What impact do Catholic schools have around the world? What policies could prevent or slow the improvement of Catholic education in different nations? And, how can these schools better serve children, particularly in developing countries?

Those are among the questions being asked by the Kellogg Institute Research Cluster on International Education, a joint project with the University of Notre Dame’s Institute for Educational Initiatives.

The cluster’s partnerships with local leaders and scholars around the world are key to understanding the specific challenges facing Catholic education in individual countries.

For example, the cluster is working closely in Kenya and Chile with faith leaders, academics, and government officials.

"These partners connect us with students and their parents to help us understand the educational challenges in their respective countries and how those challenges may affect the extent to which schools are helping students to realize their human potential, promote human development, and enhance the quality of democracy," said Faculty Fellow Rev. Robert Dowd, CSC. 

Other principal investigators are Faculty Fellows Ernest Morrell, Rev. Timothy Scully, CSC, and Nicole Stelle Garnett.

Since 2017, the cluster has brought together scholars and practitioners from around the world with expertise in education, religion, politics, law, and methodology. Their goal: to conduct pioneering research on Catholic international education and lay the foundation for a future comparative study of faith-based education.

Following a 2018 conference in Rome that was the cluster’s first major initiative, participants from Kellogg and other affiliates have attended regional workshops in Kenya, London, Chile, and Australia.

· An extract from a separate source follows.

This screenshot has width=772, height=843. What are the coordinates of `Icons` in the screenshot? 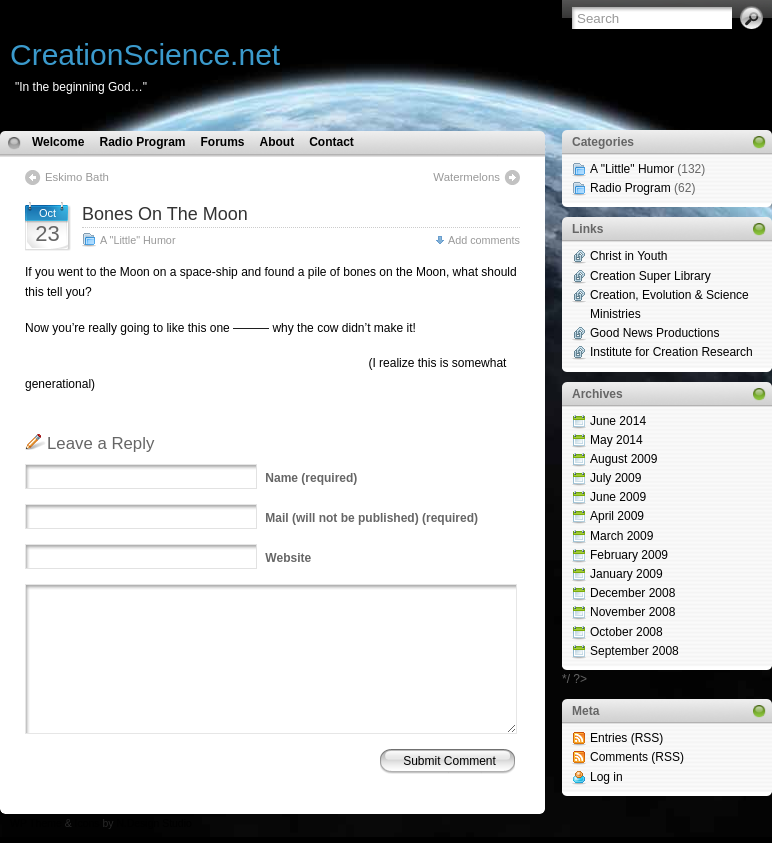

Major partners in the initiative include the International Office for Catholic Education, the National Catholic Educational Association, the Centre for Research and Development in Catholic Education at St. Mary’s University Twickenham, the Kenyan Bishops Conference, and Australian Catholic University.

Scully said the cluster's work advances the mission of Kellogg and the University of Notre Dame "by placing in high relief the awesome dignity of every human person, especially those most vulnerable, who are the children that God has placed in the thousands of faith-based classrooms where we serve around the world. 

"Gaining a better understanding of how we can increase access to, and the quality of, those learning experiences rests at the very heart of the Kellogg mission,” he added.